What this task involves :: Within the material below, find each line bearing the word "close" and present it.

Records for processing ::
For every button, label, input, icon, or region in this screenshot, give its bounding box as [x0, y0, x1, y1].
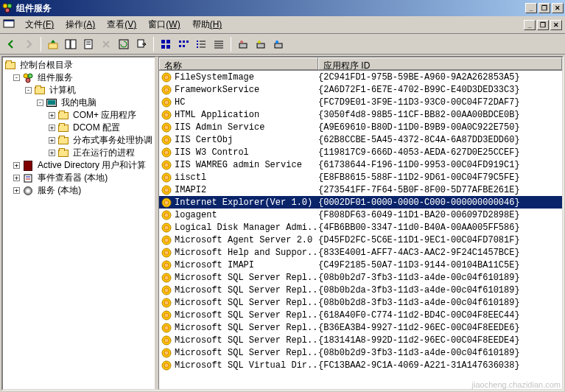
list-header: 名称 应用程序 ID: [159, 57, 562, 71]
tree-mycomputer[interactable]: - 我的电脑: [3, 97, 155, 109]
list-row[interactable]: Microsoft Help and Suppor...{833E4001-AF…: [159, 246, 562, 259]
properties-button[interactable]: [80, 36, 96, 52]
cell-appid: {F808DF63-6049-11D1-BA20-006097D2898E}: [318, 210, 562, 220]
expand-icon[interactable]: +: [49, 150, 55, 156]
mdi-restore-button[interactable]: ❐: [537, 20, 549, 30]
minimize-button[interactable]: _: [525, 3, 537, 13]
list-row[interactable]: Microsoft SQL Virtual Dir...{FC13BAA2-9C…: [159, 359, 562, 371]
export-button[interactable]: [133, 36, 150, 52]
svg-rect-22: [197, 41, 198, 42]
tree-component-services[interactable]: - 组件服务: [3, 71, 155, 84]
dcom-app-icon: [161, 360, 172, 371]
menu-window[interactable]: 窗口(W): [142, 17, 186, 32]
ad-icon: [22, 160, 34, 172]
view-small-icons-button[interactable]: [175, 36, 192, 52]
status-tool-3[interactable]: [270, 36, 287, 52]
mdi-minimize-button[interactable]: _: [524, 20, 536, 30]
expand-icon[interactable]: +: [13, 175, 20, 181]
list-row[interactable]: HTML Application{3050f4d8-98B5-11CF-BB82…: [159, 108, 562, 121]
list-row[interactable]: IIS W3 Control{119817C9-666D-4053-AEDA-6…: [159, 146, 562, 158]
expand-icon[interactable]: +: [13, 162, 20, 169]
tree-running[interactable]: + 正在运行的进程: [3, 147, 155, 159]
show-tree-button[interactable]: [63, 36, 79, 52]
column-name[interactable]: 名称: [159, 57, 318, 70]
tree-dtc[interactable]: + 分布式事务处理协调: [3, 134, 155, 147]
menu-file[interactable]: 文件(F): [19, 17, 60, 32]
back-button[interactable]: [3, 36, 19, 52]
expand-icon[interactable]: +: [13, 187, 20, 194]
svg-rect-15: [161, 45, 165, 49]
cell-name: Microsoft SQL Server Repl...: [175, 298, 318, 308]
list-row[interactable]: Microsoft SQL Server Repl...{618A40F0-C7…: [159, 309, 562, 321]
list-row[interactable]: FileSystemImage{2C941FD1-975B-59BE-A960-…: [159, 71, 562, 83]
forward-button[interactable]: [21, 36, 37, 52]
menu-help[interactable]: 帮助(H): [186, 17, 228, 32]
tree-root[interactable]: 控制台根目录: [3, 59, 155, 71]
dcom-app-icon: [161, 222, 172, 234]
dcom-app-icon: [161, 147, 172, 158]
view-details-button[interactable]: [211, 36, 227, 52]
list-row[interactable]: Microsoft SQL Server Repl...{08b0b2da-3f…: [159, 284, 562, 296]
cell-name: iisctl: [175, 172, 318, 183]
dcom-app-icon: [161, 335, 172, 346]
view-large-icons-button[interactable]: [158, 36, 174, 52]
svg-rect-24: [197, 43, 198, 45]
up-button[interactable]: [45, 36, 61, 52]
tree-pane[interactable]: 控制台根目录 - 组件服务 - 计算机 - 我的电脑 + COM+ 应用程序 +…: [2, 57, 155, 390]
list-row[interactable]: Microsoft SQL Server Repl...{08b0b2d9-3f…: [159, 346, 562, 359]
status-tool-2[interactable]: [253, 36, 269, 52]
menu-view[interactable]: 查看(V): [101, 17, 142, 32]
svg-point-38: [24, 74, 28, 78]
list-row[interactable]: Microsoft Agent Server 2.0{D45FD2FC-5C6E…: [159, 234, 562, 246]
expand-icon[interactable]: +: [49, 137, 55, 144]
tree-complus[interactable]: + COM+ 应用程序: [3, 109, 155, 122]
list-row[interactable]: HC{FC7D9E01-3F9E-11D3-93C0-00C04F72DAF7}: [159, 96, 562, 108]
menu-action[interactable]: 操作(A): [60, 17, 101, 32]
maximize-button[interactable]: ❐: [538, 3, 550, 13]
list-body[interactable]: FileSystemImage{2C941FD1-975B-59BE-A960-…: [159, 71, 562, 389]
list-row[interactable]: IIS CertObj{62B8CCBE-5A45-4372-8C4A-6A87…: [159, 133, 562, 146]
list-row[interactable]: logagent{F808DF63-6049-11D1-BA20-006097D…: [159, 209, 562, 221]
tree-services[interactable]: + 服务 (本地): [3, 184, 155, 197]
mdi-close-button[interactable]: ✕: [550, 20, 562, 30]
refresh-button[interactable]: [116, 36, 132, 52]
dcom-app-icon: [161, 71, 172, 83]
view-list-button[interactable]: [193, 36, 209, 52]
tree-computers[interactable]: - 计算机: [3, 84, 155, 97]
list-row[interactable]: Microsoft SQL Server Repl...{08b0b2d7-3f…: [159, 271, 562, 284]
folder-icon: [57, 147, 69, 159]
status-tool-1[interactable]: [235, 36, 251, 52]
list-row[interactable]: IIS Admin Service{A9E69610-B80D-11D0-B9B…: [159, 121, 562, 133]
expand-icon[interactable]: +: [49, 125, 55, 131]
list-row[interactable]: Microsoft IMAPI{C49F2185-50A7-11D3-9144-…: [159, 259, 562, 271]
cell-appid: {62B8CCBE-5A45-4372-8C4A-6A87DD3EDD60}: [318, 135, 562, 145]
close-button[interactable]: ✕: [552, 3, 564, 13]
cell-name: IIS WAMREG admin Service: [175, 160, 318, 170]
list-row[interactable]: Microsoft SQL Server Repl...{183141A8-99…: [159, 334, 562, 346]
list-row[interactable]: Internet Explorer(Ver 1.0){0002DF01-0000…: [159, 196, 562, 209]
list-row[interactable]: Logical Disk Manager Admi...{4FB6BB00-33…: [159, 221, 562, 234]
collapse-icon[interactable]: -: [13, 74, 20, 81]
svg-point-37: [276, 41, 278, 43]
list-row[interactable]: Microsoft SQL Server Repl...{B36EA3B4-99…: [159, 321, 562, 334]
column-appid[interactable]: 应用程序 ID: [318, 57, 562, 70]
svg-rect-36: [275, 43, 282, 48]
tree-ad[interactable]: + Active Directory 用户和计算: [3, 159, 155, 172]
svg-rect-19: [186, 41, 189, 43]
list-row[interactable]: FrameworkService{2A6D72F1-6E7E-4702-B99C…: [159, 83, 562, 96]
svg-rect-34: [257, 43, 264, 48]
folder-open-icon: [57, 122, 69, 134]
tree-dcom[interactable]: + DCOM 配置: [3, 122, 155, 134]
list-row[interactable]: Microsoft SQL Server Repl...{08b0b2d8-3f…: [159, 296, 562, 309]
expand-icon[interactable]: +: [49, 112, 55, 119]
cell-name: Microsoft SQL Server Repl...: [175, 323, 318, 333]
list-row[interactable]: IIS WAMREG admin Service{61738644-F196-1…: [159, 158, 562, 171]
dcom-app-icon: [161, 84, 172, 96]
collapse-icon[interactable]: -: [37, 99, 43, 106]
list-row[interactable]: IMAPI2{273541FF-7F64-5B0F-8F00-5D77AFBE2…: [159, 183, 562, 196]
collapse-icon[interactable]: -: [25, 87, 32, 94]
svg-point-2: [5, 8, 10, 13]
tree-eventvwr[interactable]: + 事件查看器 (本地): [3, 172, 155, 184]
delete-button[interactable]: [98, 36, 114, 52]
list-row[interactable]: iisctl{E8FB8615-588F-11D2-9D61-00C04F79C…: [159, 171, 562, 183]
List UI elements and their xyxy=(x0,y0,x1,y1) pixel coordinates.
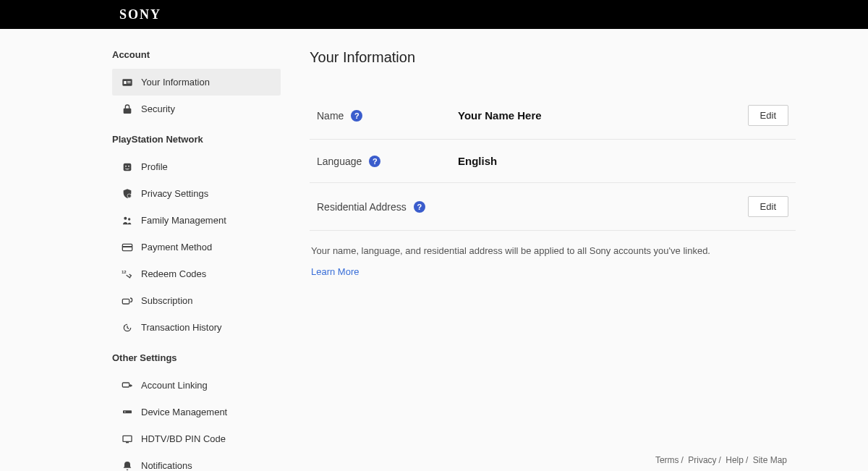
info-note: Your name, language, and residential add… xyxy=(310,245,796,256)
row-address: Residential Address ? Edit xyxy=(310,183,796,231)
sidebar-item-label: Family Management xyxy=(141,215,226,226)
id-card-icon xyxy=(121,76,134,89)
row-name: Name ? Your Name Here Edit xyxy=(310,92,796,140)
row-value-language: English xyxy=(458,155,788,167)
sidebar-item-privacy-settings[interactable]: Privacy Settings xyxy=(112,180,281,207)
svg-rect-2 xyxy=(127,81,131,82)
monitor-icon xyxy=(121,433,134,446)
svg-rect-11 xyxy=(122,246,132,247)
family-icon xyxy=(121,214,134,227)
sidebar-section-account: Account xyxy=(112,43,281,66)
footer-terms[interactable]: Terms xyxy=(655,455,679,465)
sidebar-item-label: Device Management xyxy=(141,407,227,417)
row-language: Language ? English xyxy=(310,140,796,183)
sidebar-item-label: Notifications xyxy=(141,460,192,471)
learn-more-link[interactable]: Learn More xyxy=(310,266,359,277)
help-icon[interactable]: ? xyxy=(414,201,425,213)
svg-point-8 xyxy=(124,216,127,219)
footer-links: Terms/ Privacy/ Help/ Site Map xyxy=(655,455,787,465)
footer-help[interactable]: Help xyxy=(726,455,744,465)
sidebar-item-family-management[interactable]: Family Management xyxy=(112,207,281,234)
sidebar-item-label: Redeem Codes xyxy=(141,268,206,279)
sidebar-item-device-management[interactable]: Device Management xyxy=(112,399,281,425)
svg-point-9 xyxy=(128,218,130,220)
sidebar-item-label: Privacy Settings xyxy=(141,188,208,199)
sidebar-item-profile[interactable]: Profile xyxy=(112,153,281,180)
sidebar-section-psn: PlayStation Network xyxy=(112,128,281,150)
sidebar-item-security[interactable]: Security xyxy=(112,96,281,122)
edit-address-button[interactable]: Edit xyxy=(748,196,788,217)
sidebar: Account Your Information Security PlaySt… xyxy=(0,29,281,471)
svg-rect-15 xyxy=(123,410,132,413)
redeem-icon: 12 xyxy=(121,268,134,281)
page-title: Your Information xyxy=(310,49,796,66)
sidebar-item-transaction-history[interactable]: Transaction History xyxy=(112,314,281,341)
sidebar-item-redeem-codes[interactable]: 12 Redeem Codes xyxy=(112,260,281,287)
lock-icon xyxy=(121,103,134,116)
sony-logo: SONY xyxy=(119,7,161,22)
help-icon[interactable]: ? xyxy=(369,156,380,167)
sidebar-item-notifications[interactable]: Notifications xyxy=(112,452,281,471)
main-content: Your Information Name ? Your Name Here E… xyxy=(281,29,868,471)
edit-name-button[interactable]: Edit xyxy=(748,105,788,126)
sidebar-item-your-information[interactable]: Your Information xyxy=(112,69,281,96)
svg-rect-17 xyxy=(123,436,132,441)
subscription-icon xyxy=(121,294,134,307)
history-icon xyxy=(121,321,134,334)
svg-text:12: 12 xyxy=(122,270,127,274)
row-label-language: Language xyxy=(317,156,362,167)
link-icon xyxy=(121,379,134,392)
svg-rect-1 xyxy=(124,81,126,84)
footer-privacy[interactable]: Privacy xyxy=(688,455,716,465)
device-icon xyxy=(121,406,134,419)
row-label-name: Name xyxy=(317,110,344,122)
svg-rect-3 xyxy=(127,82,131,83)
footer-sitemap[interactable]: Site Map xyxy=(753,455,787,465)
svg-rect-16 xyxy=(124,411,125,412)
sidebar-item-label: Account Linking xyxy=(141,380,208,391)
sidebar-item-label: Payment Method xyxy=(141,242,212,253)
top-header: SONY xyxy=(0,0,868,29)
row-value-name: Your Name Here xyxy=(458,109,748,122)
sidebar-section-other: Other Settings xyxy=(112,347,281,369)
sidebar-item-label: Transaction History xyxy=(141,322,222,333)
svg-point-7 xyxy=(127,194,131,198)
sidebar-item-label: Your Information xyxy=(141,77,210,88)
sidebar-item-label: Subscription xyxy=(141,295,193,306)
sidebar-item-label: Security xyxy=(141,103,175,114)
svg-rect-4 xyxy=(124,163,132,171)
sidebar-item-payment-method[interactable]: Payment Method xyxy=(112,234,281,260)
sidebar-item-hdtv-pin[interactable]: HDTV/BD PIN Code xyxy=(112,425,281,452)
svg-point-6 xyxy=(128,165,129,166)
svg-rect-18 xyxy=(126,442,129,443)
profile-icon xyxy=(121,161,134,174)
sidebar-item-account-linking[interactable]: Account Linking xyxy=(112,372,281,399)
svg-rect-13 xyxy=(122,299,129,304)
row-label-address: Residential Address xyxy=(317,201,407,213)
sidebar-item-label: HDTV/BD PIN Code xyxy=(141,433,226,444)
svg-rect-14 xyxy=(122,383,129,387)
svg-point-5 xyxy=(125,165,127,166)
shield-user-icon xyxy=(121,187,134,200)
bell-icon xyxy=(121,459,134,472)
card-icon xyxy=(121,241,134,254)
sidebar-item-subscription[interactable]: Subscription xyxy=(112,287,281,314)
sidebar-item-label: Profile xyxy=(141,161,168,172)
help-icon[interactable]: ? xyxy=(351,110,362,122)
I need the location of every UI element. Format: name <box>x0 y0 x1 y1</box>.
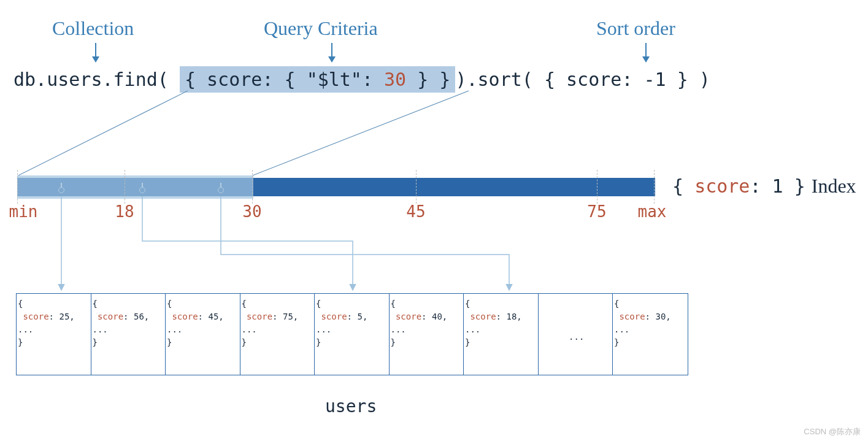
document-cell: { score: 25,...} <box>17 294 91 375</box>
documents-row: { score: 25,...}{ score: 56,...}{ score:… <box>16 293 688 375</box>
tick-line <box>416 170 417 204</box>
document-cell: { score: 5,...} <box>315 294 390 375</box>
doc-brace-open: { <box>93 297 164 310</box>
doc-brace-open: { <box>242 297 313 310</box>
doc-brace-close: } <box>18 336 90 349</box>
index-pin <box>218 187 224 193</box>
document-cell: ... <box>539 294 613 375</box>
doc-dots-line: ... <box>391 323 463 336</box>
doc-brace-close: } <box>391 336 463 349</box>
query-prefix: db.users.find( <box>13 69 180 90</box>
doc-brace-open: { <box>614 297 686 310</box>
arrow-down-icon <box>95 43 96 61</box>
doc-brace-open: { <box>465 297 537 310</box>
tick-line <box>125 170 125 204</box>
watermark: CSDN @陈亦康 <box>804 426 861 437</box>
doc-dots-line: ... <box>18 323 90 336</box>
doc-brace-open: { <box>167 297 239 310</box>
svg-line-1 <box>253 91 469 175</box>
tick-75: 75 <box>587 202 606 221</box>
doc-brace-close: } <box>465 336 537 349</box>
document-cell: { score: 75,...} <box>240 294 315 375</box>
doc-score-line: score: 5, <box>316 310 388 323</box>
doc-brace-close: } <box>167 336 239 349</box>
doc-dots-line: ... <box>614 323 686 336</box>
document-cell: { score: 40,...} <box>390 294 464 375</box>
tick-30: 30 <box>242 202 261 221</box>
collection-name-label: users <box>325 396 377 416</box>
document-cell: { score: 56,...} <box>91 294 166 375</box>
doc-score-line: score: 56, <box>93 310 164 323</box>
query-criteria-highlight: { score: { "$lt": 30 } } <box>180 66 456 93</box>
doc-brace-open: { <box>316 297 388 310</box>
label-collection: Collection <box>52 17 134 40</box>
tick-18: 18 <box>115 202 134 221</box>
doc-dots-line: ... <box>167 323 239 336</box>
tick-line <box>654 170 655 204</box>
query-expression: db.users.find( { score: { "$lt": 30 } } … <box>13 66 710 93</box>
tick-45: 45 <box>406 202 425 221</box>
doc-brace-open: { <box>391 297 463 310</box>
doc-score-line: score: 30, <box>614 310 686 323</box>
document-cell: { score: 30,...} <box>613 294 688 375</box>
doc-brace-close: } <box>93 336 164 349</box>
document-cell: { score: 18,...} <box>464 294 539 375</box>
doc-dots-line: ... <box>316 323 388 336</box>
doc-score-line: score: 75, <box>242 310 313 323</box>
svg-line-0 <box>18 91 188 175</box>
document-cell: { score: 45,...} <box>166 294 240 375</box>
doc-score-line: score: 25, <box>18 310 90 323</box>
doc-brace-close: } <box>316 336 388 349</box>
doc-score-line: score: 40, <box>391 310 463 323</box>
doc-score-line: score: 18, <box>465 310 537 323</box>
tick-max: max <box>638 202 667 221</box>
tick-line <box>252 170 253 204</box>
doc-brace-close: } <box>614 336 686 349</box>
index-bar: min 18 30 45 75 max <box>17 178 655 196</box>
index-pin <box>139 187 145 193</box>
doc-score-line: score: 45, <box>167 310 239 323</box>
doc-brace-close: } <box>242 336 313 349</box>
tick-line <box>17 170 18 204</box>
index-bar-selection <box>17 175 253 199</box>
label-criteria: Query Criteria <box>264 17 378 40</box>
doc-ellipsis: ... <box>540 331 614 343</box>
tick-line <box>597 170 597 204</box>
index-pin <box>58 187 64 193</box>
label-sort: Sort order <box>596 17 675 40</box>
doc-dots-line: ... <box>242 323 313 336</box>
index-definition: { score: 1 }Index <box>672 175 856 197</box>
doc-brace-open: { <box>18 297 90 310</box>
doc-dots-line: ... <box>93 323 164 336</box>
arrow-down-icon <box>645 43 647 61</box>
doc-dots-line: ... <box>465 323 537 336</box>
tick-min: min <box>9 202 38 221</box>
arrow-down-icon <box>331 43 332 61</box>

Completed task ::
mdi-close-button[interactable]: ✕: [550, 20, 562, 30]
close-button[interactable]: ✕: [552, 3, 564, 13]
doc-brace-close: } <box>18 336 90 349</box>
doc-brace-close: } <box>391 336 463 349</box>
doc-brace-close: } <box>465 336 537 349</box>
doc-brace-close: } <box>167 336 239 349</box>
doc-brace-close: } <box>93 336 164 349</box>
doc-brace-close: } <box>316 336 388 349</box>
doc-brace-close: } <box>614 336 686 349</box>
doc-brace-close: } <box>242 336 313 349</box>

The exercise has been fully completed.